It goes back to my desire to bring food for thanksgiving - alone. An attempt to show that a Dad can be just as good at those things. 

This is prevalent not just in the family but in the community, and I'll be dealing with it for some time. 

I'm the only single dad in the family - and as far as I know, in the neighborhood as well. When I moved in the neighbor wives were all a flutter - "What you're doing is so nice. It's so commendable what you're doing for your daughter. She's such a lucky girl to have a dad like you."

But that quickly turns to "she's welcome here anytime" BUT our daughters won't be going to your house to play much. 

Like how my sister loves taking D7 places with her kids, but when I offer to take her kids somewhere it becomes "if you are sure you are up to it". 

Granted, men in general have a terrible track record - if you narrowly look at societal norms. This has enabled a certain stigma to grow which is difficult to combat. 

Single moms are amazing heroes juggling 20,000 things successfully and deserve utmost respect. 

Single dads that try get a huge golden star for effort with a footnote crediting all the female support in their lives.


----------



## Ceegee

zillard said:


> It goes back to my desire to bring food for thanksgiving - alone. An attempt to show that a Dad can be just as good at those things.
> 
> This is prevalent not just in the family but in the community, and I'll be dealing with it for some time.
> 
> I'm the only single dad in the family - and as far as I know, in the neighborhood as well. When I moved in the neighbor wives were all a flutter - "What you're doing is so nice. It's so commendable what you're doing for your daughter. She's such a lucky girl to have a dad like you."
> 
> But that quickly turns to "she's welcome here anytime" BUT our daughters won't be going to your house to play much.
> 
> Like how my sister loves taking D7 places with her kids, but when I offer to take her kids somewhere it becomes "if you are sure you are up to it".
> 
> Granted, men in general have a terrible track record - if you narrowly look at societal norms. This has enabled a certain stigma to grow which is difficult to combat.
> 
> Single moms are amazing heroes juggling 20,000 things successfully and deserve utmost respect.
> 
> Single dads that try get a huge golden star for effort with a footnote crediting all the female support in their lives.


I don't have them full time like you but I have 3 kids involved a million different things.

I had them for the whole month of July which happens to be birthday time for S10 and D7. 

I planned and coordinated their birthday parties at different locations on two consecutive weekends. Had kids fill out and mail their invitations. Picked out, bought and picked up birthday cakes, balloons, party favors and other party decorations. We had a great turn out for each. The kids mom was invited and showed at both.
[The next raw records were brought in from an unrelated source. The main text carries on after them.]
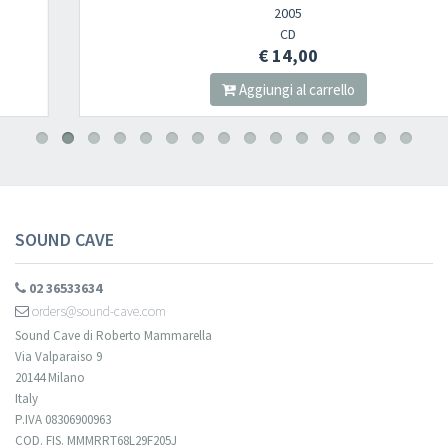
2005
CD
€ 14,00
Aggiungi al carrello
SOUND CAVE
02 36533634
orders@sound-cave.com
Sound Cave di Roberto Mammarella
Via Valparaiso 9
20144 Milano
Italy
P.IVA 08306900963
COD. FIS. MMMRRT68L29F205J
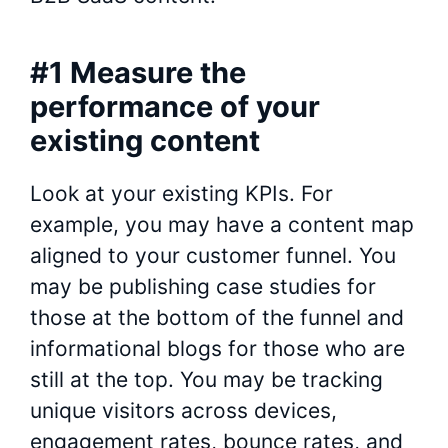
#1 Measure the
performance of your
existing content
Look at your existing KPIs. For
example, you may have a content map
aligned to your customer funnel. You
may be publishing case studies for
those at the bottom of the funnel and
informational blogs for those who are
still at the top. You may be tracking
unique visitors across devices,
engagement rates, bounce rates, and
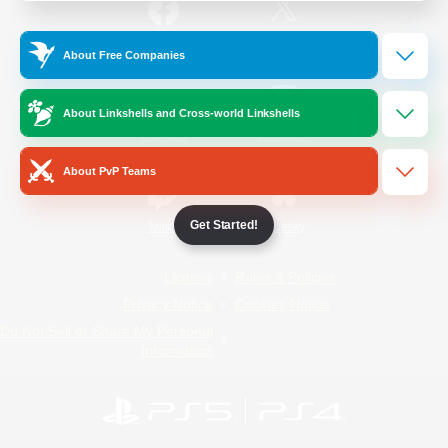
/
Facebook
X
News
About Free Companies
About Linkshells and Cross-world Linkshells
YouTube
Instagram
About PvP Teams
Get Started!
Twitch
Bluesky
License
Rules & Policies
Privacy Notice
Cookies Notice
Do Not Sell or Share My Personal
Information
Imagine my disappointment overhearing the other moms complimenting her on the party's success.


----------



## angelpixie

It's interesting that the women in your family dismiss you as a parent because you're male, and yet X obviously has shown time and again that she has no inherent superior parenting ability simply because she has a vagina. And this doesn't do anything to change their outlook.
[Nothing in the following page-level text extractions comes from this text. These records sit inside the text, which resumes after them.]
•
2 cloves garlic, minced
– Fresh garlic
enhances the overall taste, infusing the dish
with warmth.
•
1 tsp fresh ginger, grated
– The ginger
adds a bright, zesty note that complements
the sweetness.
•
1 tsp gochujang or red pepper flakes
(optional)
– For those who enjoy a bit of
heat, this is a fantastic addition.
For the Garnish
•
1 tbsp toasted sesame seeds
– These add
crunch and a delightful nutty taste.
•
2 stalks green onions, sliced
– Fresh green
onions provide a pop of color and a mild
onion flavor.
I think you're doing a great job by sticking to your boundaries and doing what is best for you and D7. If it was my situation, I don't know if I could handle my ex staying with my family in order to see DS. In both of our situations, the exes pulled enough gut-wrenching shet that it would be nice to know that our own families honored the pain we went through enough to not 'reward' the ex with free room and board.


----------



## 06Daddio08

Oh divorce. It's a funny thing.


----------



## zillard

Great example, Ceegee.

Unfortunately no matter what is done, these things will happen. Out of our control. 

So two areas need our focus: 

1. Continuing to be the best fathers we can be. 
2. Work on our need/desire to receive external validation from the women in our lives.


----------



## zillard

angelpixie said:


> In both of our situations, the exes pulled enough gut-wrenching shet that it would be nice to know that our own families honored the pain we went through enough to not 'reward' the ex with free room and board.


Yes!

While I do appreciate my family's willingness to host her for D7's sake, and I do not want them shunning her out of obligation, it would be nice to know that they've got my back. 

Demanding that I celebrate Christmas with X does not send that message.


----------



## vi_bride04

zillard said:


> Yes!
> 
> While I do appreciate my family's willingness to host her for D7's sake, and I do not want them shunning her out of obligation, it would be nice to know that they've got my back.
> 
> Demanding that I celebrate Christmas with X does not send that message.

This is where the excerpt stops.